What should parents do if they discover their children are using opioids?
  • Talk to your teen about your concerns. Ask about use by friends and classmates as well
  • Remind your child that you love them and will be there to support them
  • Consider involving a health professional or counselor soon as possible
  • Remind your teen to have Narcan available and to never use alone
What should parents look for if they suspect opioid use?
  • Look out for small, constricted “pinpoint pupils”
  • Choking or gurgling sounds
  • Slow, shallow breathing
  • Limp body; loss of consciousness
  • Having pale, blue or cold skin
If parents or caregivers suspect an opioid overdose:
  • Call 911 for emergency medical help.
  • Give naloxone (if available) which can reverse the effects of an opioid overdose
  • Keep your child or teen awake and breathing by rubbing their chest with your knuckles
  • Lay them on their side to prevent choking if they vomit
  • Stay with your child or teen until professional help arrives

Source: Preventing An Opioid Overdose (cdc.gov) [cdc.gov] and Anisha Anna Abraham, adolescent medicine specialist at Children’s National Hospital

The over-the-counter overdose antidote Narcan blocks the sedative effect of an overdose and have save thousands of lives in D.C. alone. Experts recommend parents have Narcan in their first aid kit or car and have seen young people put it on their keychains.

The mother of a 16-year-old from Silver Spring, who spoke on the condition of anonymity to protect her daughter’s privacy with the teen’s permission, said it never occurred to her that any of her daughter’s friends would be using fentanyl or that her child could become addicted. Then her daughter’s girlfriend died, and she noticed the teen was spending more time alone. The family smelled the telltale odor of fentanyl fumes, like burnt tires, emanating from the basement.

They turned to Children’s National, where she was already receiving mental health care, and entered an intensive outpatient treatment program. After bristling at the daily reminder of her struggle when taking daily buprenorphine as a tablet, she switched to a longer-acting injection form of the drug and started to feel better.
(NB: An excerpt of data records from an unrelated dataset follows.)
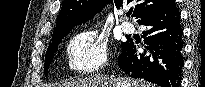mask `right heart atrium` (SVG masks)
Wrapping results in <instances>:
<instances>
[{
	"label": "right heart atrium",
	"mask_w": 205,
	"mask_h": 87,
	"mask_svg": "<svg viewBox=\"0 0 205 87\" xmlns=\"http://www.w3.org/2000/svg\"><path fill=\"white\" fill-rule=\"evenodd\" d=\"M68 68L89 74L102 70L107 64V42L92 32H82L71 38L67 48Z\"/></svg>",
	"instance_id": "obj_1"
}]
</instances>
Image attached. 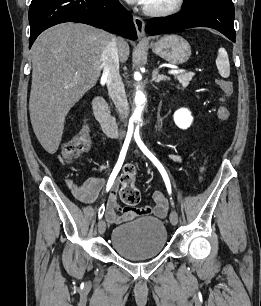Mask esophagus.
Masks as SVG:
<instances>
[{
  "instance_id": "obj_1",
  "label": "esophagus",
  "mask_w": 261,
  "mask_h": 306,
  "mask_svg": "<svg viewBox=\"0 0 261 306\" xmlns=\"http://www.w3.org/2000/svg\"><path fill=\"white\" fill-rule=\"evenodd\" d=\"M134 25L137 31V35L139 39H146L145 37V22L139 16H133Z\"/></svg>"
}]
</instances>
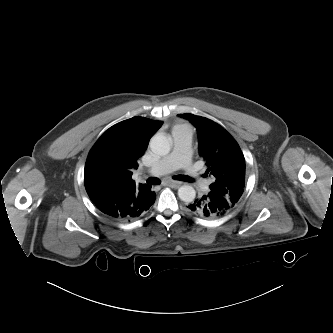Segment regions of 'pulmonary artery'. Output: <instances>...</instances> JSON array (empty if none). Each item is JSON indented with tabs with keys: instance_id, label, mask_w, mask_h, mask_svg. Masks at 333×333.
<instances>
[{
	"instance_id": "1",
	"label": "pulmonary artery",
	"mask_w": 333,
	"mask_h": 333,
	"mask_svg": "<svg viewBox=\"0 0 333 333\" xmlns=\"http://www.w3.org/2000/svg\"><path fill=\"white\" fill-rule=\"evenodd\" d=\"M172 138L174 145L171 153L155 163L148 172L159 176L183 168L193 182L202 183L200 174L191 161L192 131L187 127L175 128Z\"/></svg>"
}]
</instances>
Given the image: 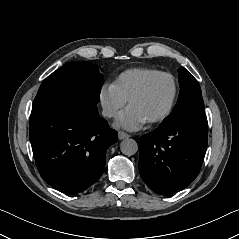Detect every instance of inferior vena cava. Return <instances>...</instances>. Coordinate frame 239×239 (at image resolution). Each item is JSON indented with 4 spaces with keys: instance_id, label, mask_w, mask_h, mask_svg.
Instances as JSON below:
<instances>
[{
    "instance_id": "obj_1",
    "label": "inferior vena cava",
    "mask_w": 239,
    "mask_h": 239,
    "mask_svg": "<svg viewBox=\"0 0 239 239\" xmlns=\"http://www.w3.org/2000/svg\"><path fill=\"white\" fill-rule=\"evenodd\" d=\"M102 115L104 117L111 118V117H113L115 115V110L112 109V108H109V107L103 108Z\"/></svg>"
}]
</instances>
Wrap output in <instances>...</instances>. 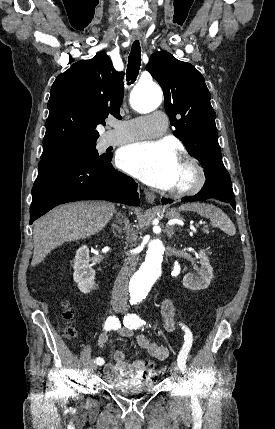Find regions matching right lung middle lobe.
I'll return each instance as SVG.
<instances>
[{
    "label": "right lung middle lobe",
    "mask_w": 275,
    "mask_h": 429,
    "mask_svg": "<svg viewBox=\"0 0 275 429\" xmlns=\"http://www.w3.org/2000/svg\"><path fill=\"white\" fill-rule=\"evenodd\" d=\"M96 143L82 144L69 147L58 153L41 157L38 168L39 173L48 169L64 166H90L109 160L112 155H99Z\"/></svg>",
    "instance_id": "obj_1"
}]
</instances>
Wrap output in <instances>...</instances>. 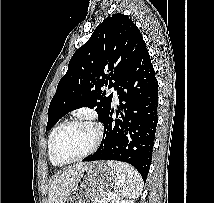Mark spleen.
<instances>
[{
    "instance_id": "obj_1",
    "label": "spleen",
    "mask_w": 214,
    "mask_h": 203,
    "mask_svg": "<svg viewBox=\"0 0 214 203\" xmlns=\"http://www.w3.org/2000/svg\"><path fill=\"white\" fill-rule=\"evenodd\" d=\"M107 165L110 166L116 177L115 185L118 188L117 201L121 198H138L141 195L143 189V181L140 174L130 165L108 161Z\"/></svg>"
}]
</instances>
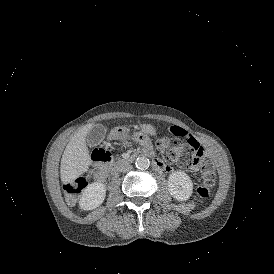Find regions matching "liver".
Masks as SVG:
<instances>
[{
  "instance_id": "liver-1",
  "label": "liver",
  "mask_w": 274,
  "mask_h": 274,
  "mask_svg": "<svg viewBox=\"0 0 274 274\" xmlns=\"http://www.w3.org/2000/svg\"><path fill=\"white\" fill-rule=\"evenodd\" d=\"M91 128L87 124L71 138L66 146L61 159L60 175L63 183H68L85 172L89 165L88 150L85 145V137Z\"/></svg>"
}]
</instances>
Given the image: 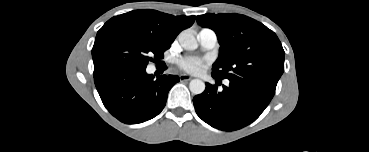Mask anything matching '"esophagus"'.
Here are the masks:
<instances>
[{
  "instance_id": "esophagus-1",
  "label": "esophagus",
  "mask_w": 369,
  "mask_h": 152,
  "mask_svg": "<svg viewBox=\"0 0 369 152\" xmlns=\"http://www.w3.org/2000/svg\"><path fill=\"white\" fill-rule=\"evenodd\" d=\"M179 79H180L181 82H185V81H190L192 78L190 76L186 75V74H181L179 76Z\"/></svg>"
}]
</instances>
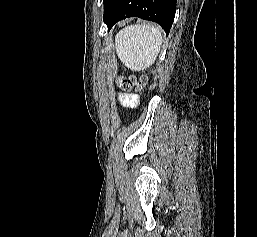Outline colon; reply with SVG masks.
<instances>
[{
    "instance_id": "colon-1",
    "label": "colon",
    "mask_w": 257,
    "mask_h": 237,
    "mask_svg": "<svg viewBox=\"0 0 257 237\" xmlns=\"http://www.w3.org/2000/svg\"><path fill=\"white\" fill-rule=\"evenodd\" d=\"M147 83L146 76H141L139 78L130 76L127 78H121L119 79L120 87L124 90H131L133 88L135 89H142Z\"/></svg>"
}]
</instances>
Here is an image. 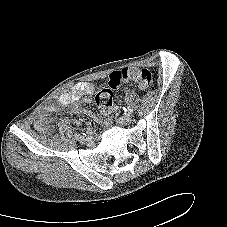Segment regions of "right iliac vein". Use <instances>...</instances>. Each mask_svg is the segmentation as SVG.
Listing matches in <instances>:
<instances>
[{"label": "right iliac vein", "instance_id": "1", "mask_svg": "<svg viewBox=\"0 0 227 227\" xmlns=\"http://www.w3.org/2000/svg\"><path fill=\"white\" fill-rule=\"evenodd\" d=\"M78 140L83 143L87 141V138L81 135Z\"/></svg>", "mask_w": 227, "mask_h": 227}]
</instances>
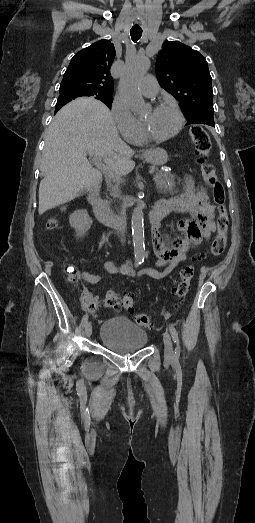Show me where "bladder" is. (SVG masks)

There are hard days, but the family feels lucky to be able to navigate insurance hurdles and afford the out-of-pocket costs associated with her treatment. The spike is driving public health experts to rethink preventive drug education for young people. Guidance should present not using drugs as the safest choice but also include information about reducing risk for those who choose to experiment, Mass General’s Hadland and a co-author said in a New England Journal of Medicine article earlier this year.